Top of INPUT DATA
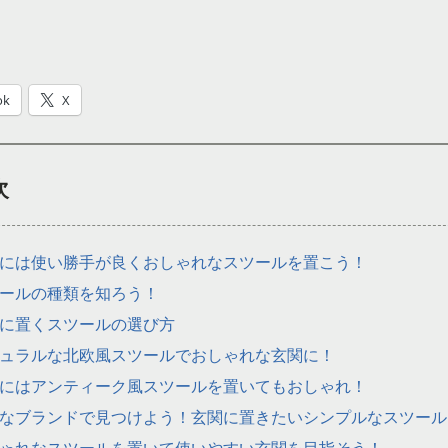
ok
X
次
には使い勝手が良くおしゃれなスツールを置こう！
ールの種類を知ろう！
に置くスツールの選び方
ュラルな北欧風スツールでおしゃれな玄関に！
にはアンティーク風スツールを置いてもおしゃれ！
なブランドで見つけよう！玄関に置きたいシンプルなスツール
ゃれなスツールを置いて使いやすい玄関を目指そう！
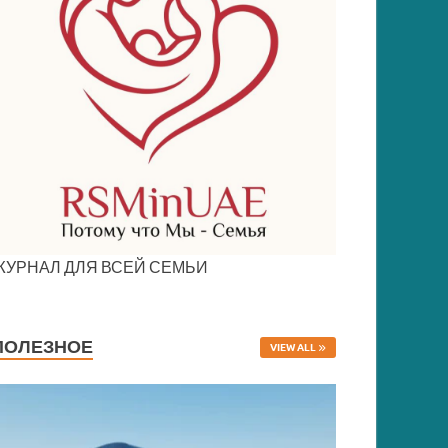
ЖУРНАЛ ДЛЯ ВСЕЙ СЕМЬИ
ПОЛЕЗНОЕ
VIEW ALL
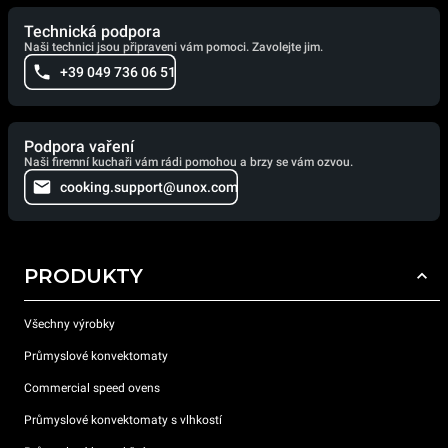
Technická podpora
Naši technici jsou připraveni vám pomoci. Zavolejte jim.
+39 049 736 06 51
Podpora vaření
Naši firemní kuchaři vám rádi pomohou a brzy se vám ozvou.
cooking.support@unox.com
PRODUKTY
Všechny výrobky
Průmyslové konvektomaty
Commercial speed ovens
Průmyslové konvektomaty s vlhkostí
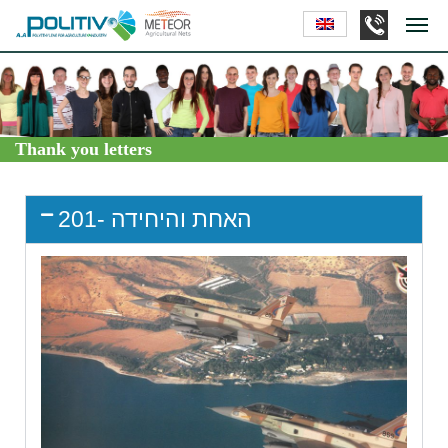
Thank you letters
האחת והיחידה -201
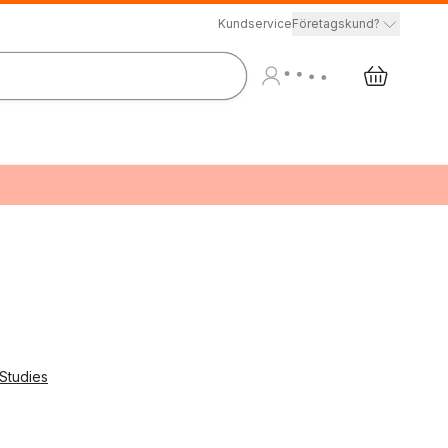
Kundservice
Företagskund?
 Studies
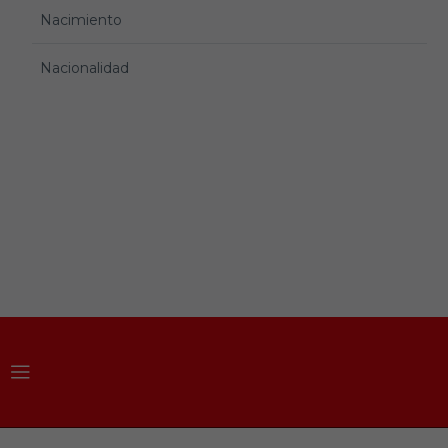
Nacimiento
Nacionalidad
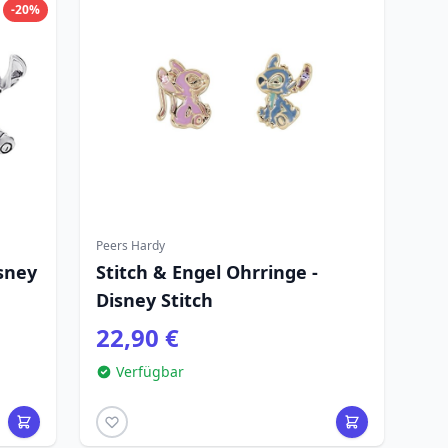
-20%
Peers Hardy
isney
Stitch & Engel Ohrringe -
Disney Stitch
22,90 €
Verfügbar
Bottom of INPUT DATA
TASK REQUIREMENTS —
Scan the material above for the string "konvektomaty" and copy every line that has it.

RESULT FOR THIS EXERCISE —
Průmyslové konvektomaty
Průmyslové konvektomaty s vlhkostí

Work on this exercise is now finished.